- [Exercise data]
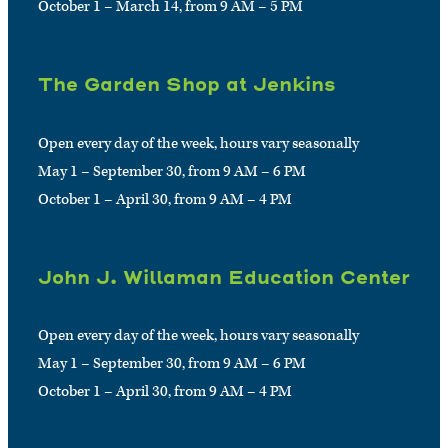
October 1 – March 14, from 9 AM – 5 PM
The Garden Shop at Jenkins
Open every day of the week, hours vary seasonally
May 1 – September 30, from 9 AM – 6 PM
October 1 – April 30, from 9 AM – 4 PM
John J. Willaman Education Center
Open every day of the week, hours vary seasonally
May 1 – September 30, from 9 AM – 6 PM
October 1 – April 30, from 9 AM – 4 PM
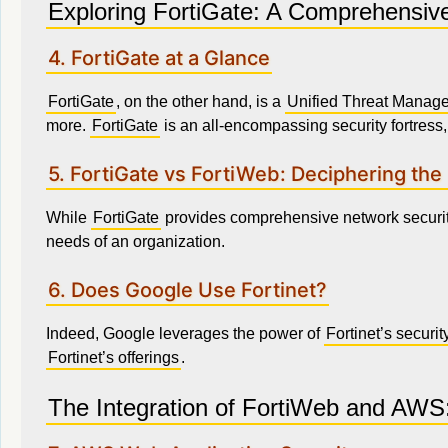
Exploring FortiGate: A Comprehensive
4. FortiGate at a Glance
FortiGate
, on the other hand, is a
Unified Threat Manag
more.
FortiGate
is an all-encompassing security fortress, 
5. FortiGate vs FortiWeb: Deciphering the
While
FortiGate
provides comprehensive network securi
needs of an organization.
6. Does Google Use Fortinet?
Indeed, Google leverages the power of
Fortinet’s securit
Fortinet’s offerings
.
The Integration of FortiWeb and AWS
--
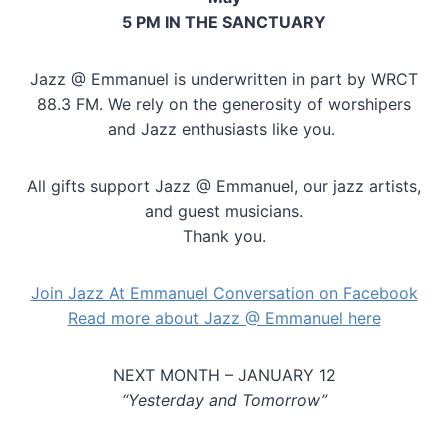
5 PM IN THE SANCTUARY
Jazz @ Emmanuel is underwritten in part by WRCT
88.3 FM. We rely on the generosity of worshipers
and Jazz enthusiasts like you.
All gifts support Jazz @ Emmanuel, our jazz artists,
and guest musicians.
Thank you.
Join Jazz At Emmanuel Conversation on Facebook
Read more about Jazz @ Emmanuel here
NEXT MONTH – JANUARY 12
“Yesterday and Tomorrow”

- [Description of the task]
Return all lines from the material that contain "FortiWeb".

- [Task response]
5. FortiGate vs FortiWeb: Deciphering the
The Integration of FortiWeb and AWS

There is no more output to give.